**DATA TO USE**
[Start of section]

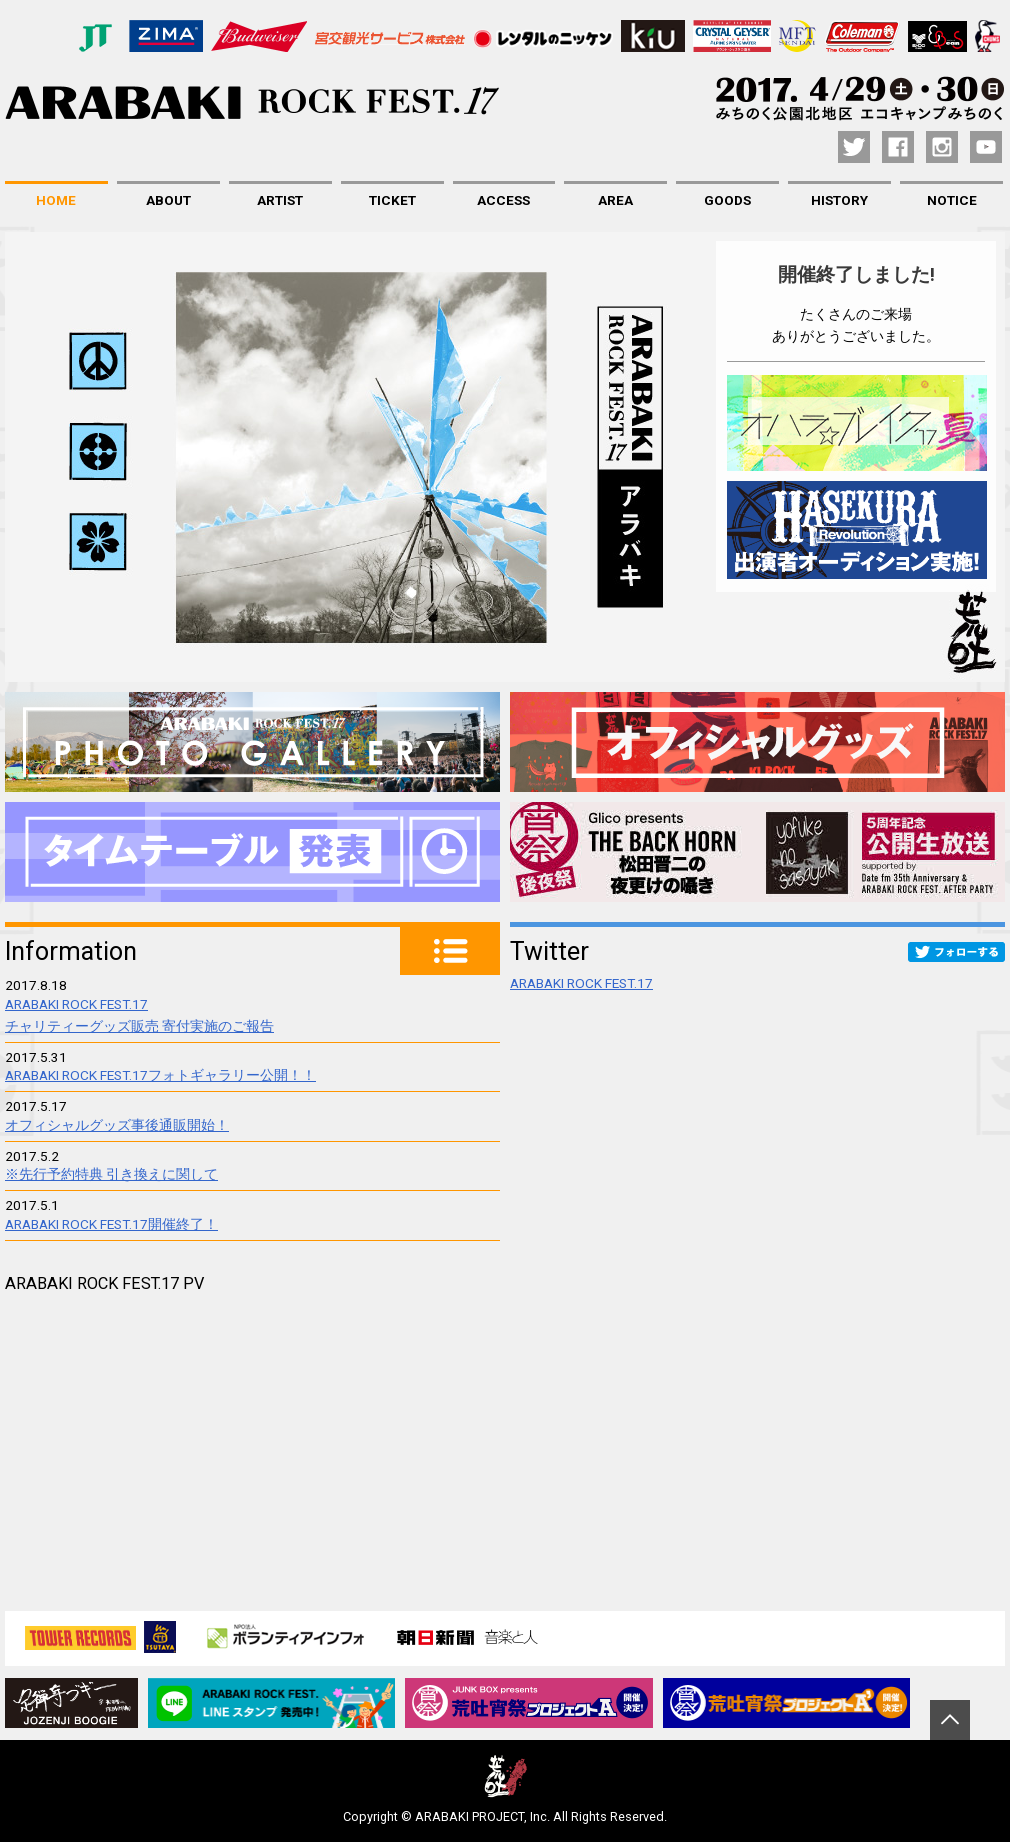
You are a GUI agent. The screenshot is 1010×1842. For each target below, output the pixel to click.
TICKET (392, 200)
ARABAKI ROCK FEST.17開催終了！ (111, 1224)
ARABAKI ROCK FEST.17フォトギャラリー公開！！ (160, 1075)
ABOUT (168, 200)
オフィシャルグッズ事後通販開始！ (117, 1125)
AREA (615, 200)
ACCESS (503, 200)
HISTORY (839, 200)
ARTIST (280, 200)
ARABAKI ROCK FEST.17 (581, 983)
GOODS (727, 200)
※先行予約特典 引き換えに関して (111, 1174)
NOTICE (952, 200)
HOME (56, 200)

[End of section]

**TO DO**
Output these and nothing else: the lines from the one holding "ARTIST (280, 200)" through the final line of the entries above, exactly as they appear.

**SOLUTION TO THIS EXERCISE**
ARTIST (280, 200)
ARABAKI ROCK FEST.17 (581, 983)
GOODS (727, 200)
※先行予約特典 引き換えに関して (111, 1174)
NOTICE (952, 200)
HOME (56, 200)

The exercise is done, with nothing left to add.